Class 2 devices represent the largest share of new devices coming to market each year - for example, in fiscal year 2013, the FDA cleared 2,895 class 2 devices and approved 44 class 3 devices.
Class 1 devices are for the most part exempt from quality systems regulations but still need to be manufactured according to current Good Manufacturing Practice (cGMP) and the manufacturer must list and register all devices manufactured in the USA or in foreign countries. Manufacturers and initial importers/distributors also must keep a complaint system for class 1 devices.
Back in 1976 when the current classification system started, the FDA grandfathered in devices that were on the market, and if a manufacturer of an existing device made modifications due to advancements in technology or cost savings, the idea for a class 2 device (moderate risk) was to prove “substantial equivalence” to the current device. The practical implementation of this idea was and is the FDA’s “510(k)” application to inform the FDA of intent to market a device.

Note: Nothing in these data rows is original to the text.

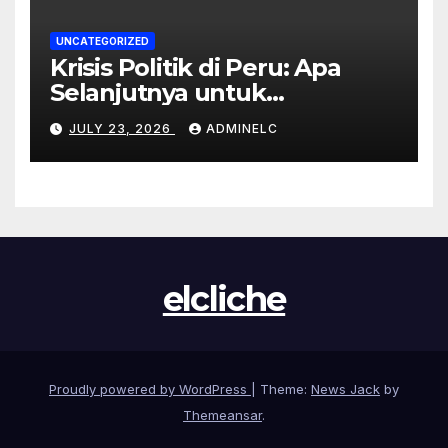
UNCATEGORIZED
Krisis Politik di Peru: Apa
Selanjutnya untuk
Rakyatnya?
JULY 23, 2026
ADMINELC
elcliche
Proudly powered by WordPress
|
Theme:
News Jack
by
Themeansar
.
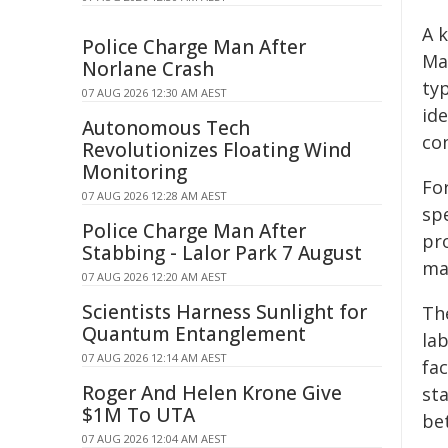
A k
Police Charge Man After
Ma
Norlane Crash
ty
07 AUG 2026 12:30 AM AEST
id
Autonomous Tech
co
Revolutionizes Floating Wind
Monitoring
Fo
07 AUG 2026 12:28 AM AEST
sp
Police Charge Man After
pr
Stabbing - Lalor Park 7 August
max
07 AUG 2026 12:20 AM AEST
Scientists Harness Sunlight for
Th
Quantum Entanglement
la
07 AUG 2026 12:14 AM AEST
fac
Roger And Helen Krone Give
st
$1M To UTA
be
07 AUG 2026 12:04 AM AEST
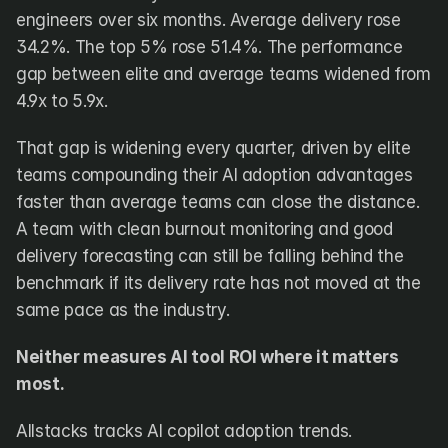
engineers over six months. Average delivery rose 
34.2%. The top 5% rose 51.4%. The performance 
gap between elite and average teams widened from 
4.9x to 5.9x. 
That gap is widening every quarter, driven by elite 
teams compounding their AI adoption advantages 
faster than average teams can close the distance. 
A team with clean burnout monitoring and good 
delivery forecasting can still be falling behind the 
benchmark if its delivery rate has not moved at the 
same pace as the industry.
Neither measures AI tool ROI where it matters 
most.
Allstacks tracks AI copilot adoption trends. 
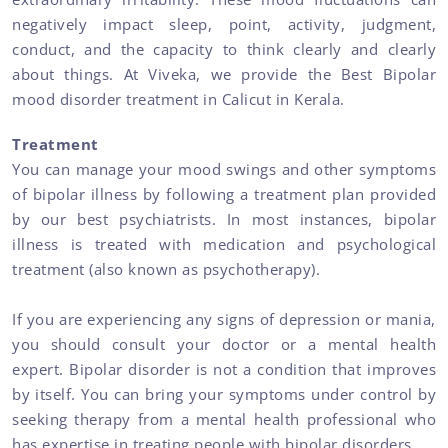
negatively impact sleep, point, activity, judgment,
conduct, and the capacity to think clearly and clearly
about things. At Viveka, we provide the Best Bipolar
mood disorder treatment in Calicut in Kerala.
Treatment
You can manage your mood swings and other symptoms
of bipolar illness by following a treatment plan provided
by our best psychiatrists. In most instances, bipolar
illness is treated with medication and psychological
treatment (also known as psychotherapy).
If you are experiencing any signs of depression or mania,
you should consult your doctor or a mental health
expert. Bipolar disorder is not a condition that improves
by itself. You can bring your symptoms under control by
seeking therapy from a mental health professional who
has expertise in treating people with bipolar disorders.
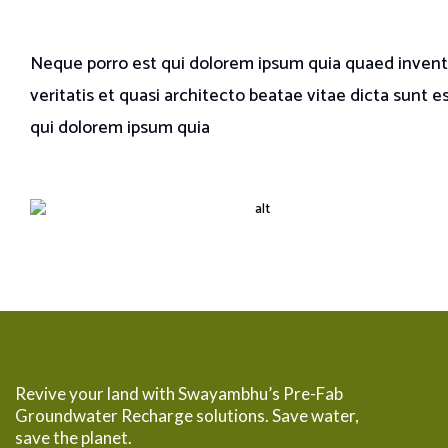
Neque porro est qui dolorem ipsum quia quaed inven
veritatis et quasi architecto beatae vitae dicta sunt e
qui dolorem ipsum quia
Revive your land with Swayambhu’s Pre-Fab
Groundwater Recharge solutions. Save water,
save the planet.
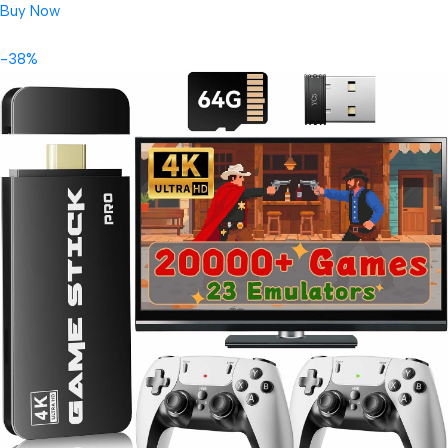
Buy Now
-38%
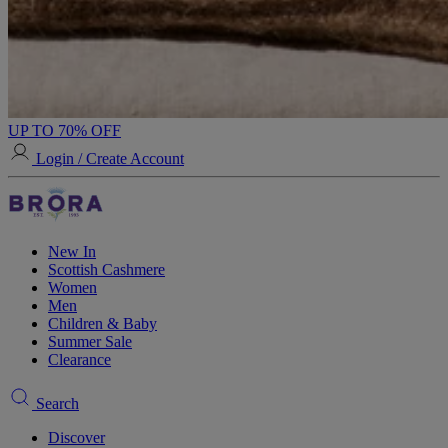
UP TO 70% OFF
Login / Create Account
New In
Scottish Cashmere
Women
Men
Children & Baby
Summer Sale
Clearance
Search
Discover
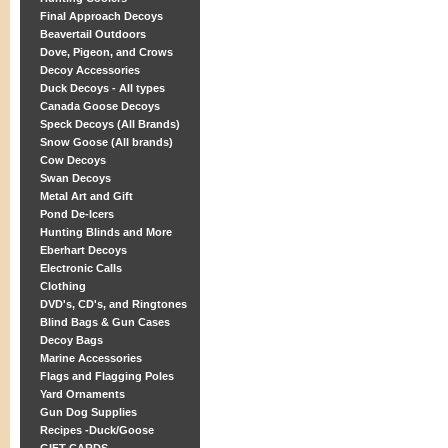
Final Approach Decoys
Beavertail Outdoors
Dove, Pigeon, and Crows
Decoy Accessories
Duck Decoys - All types
Canada Goose Decoys
Speck Decoys (All Brands)
Snow Goose (All brands)
Cow Decoys
Swan Decoys
Metal Art and Gift
Pond De-Icers
Hunting Blinds and More
Eberhart Decoys
Electronic Calls
Clothing
DVD's, CD's, and Ringtones
Blind Bags & Gun Cases
Decoy Bags
Marine Accessories
Flags and Flagging Poles
Yard Ornaments
Gun Dog Supplies
Recipes -Duck/Goose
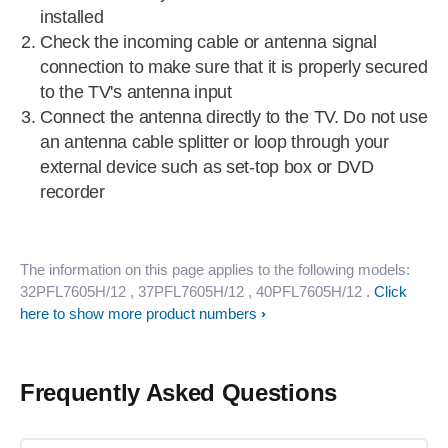
installed
Check the incoming cable or antenna signal
connection to make sure that it is properly secured
to the TV's antenna input
Connect the antenna directly to the TV. Do not use
an antenna cable splitter or loop through your
external device such as set-top box or DVD
recorder
The information on this page applies to the following models:
32PFL7605H/12
, 37PFL7605H/12
, 40PFL7605H/12
.
Click
here to show more product numbers
Frequently Asked Questions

A 510(k) application has sections applicable to biocompatibility and safety testing, software testing (if applicable) and bench testing for physical performance features, but there is no requirement for clinical (human) testing. So the tests are carried out by manufacturers using cell culture in a test tube or petri dish (in vitro), in animals (in vivo), to physical standards for performance, and simulations to test software. The tests can be performed in house if the manufacturer has the resources, or most commonly at independent research labs. The lab will produce a report making reference to the standards and protocols used in running the test, and the manufacturer will include the report in the 510(k) application. When the FDA accepts all the manufacturer’s claims in the 510(k) application after review and discussion by the FDA’s device, the the FDA issues a letter stating the device is now “cleared” to market.
Class 3 devices are “approved” by the FDA after a process that includes a premarket application (PMA) including clinical trial data and specific post-market reporting requirements. I have not myself worked on PMA device filings because the costs to bring such devices to market are high and out of reach for smaller manufacturers. Most PMA devices come from larger companies or spinoff ventures of a research institution.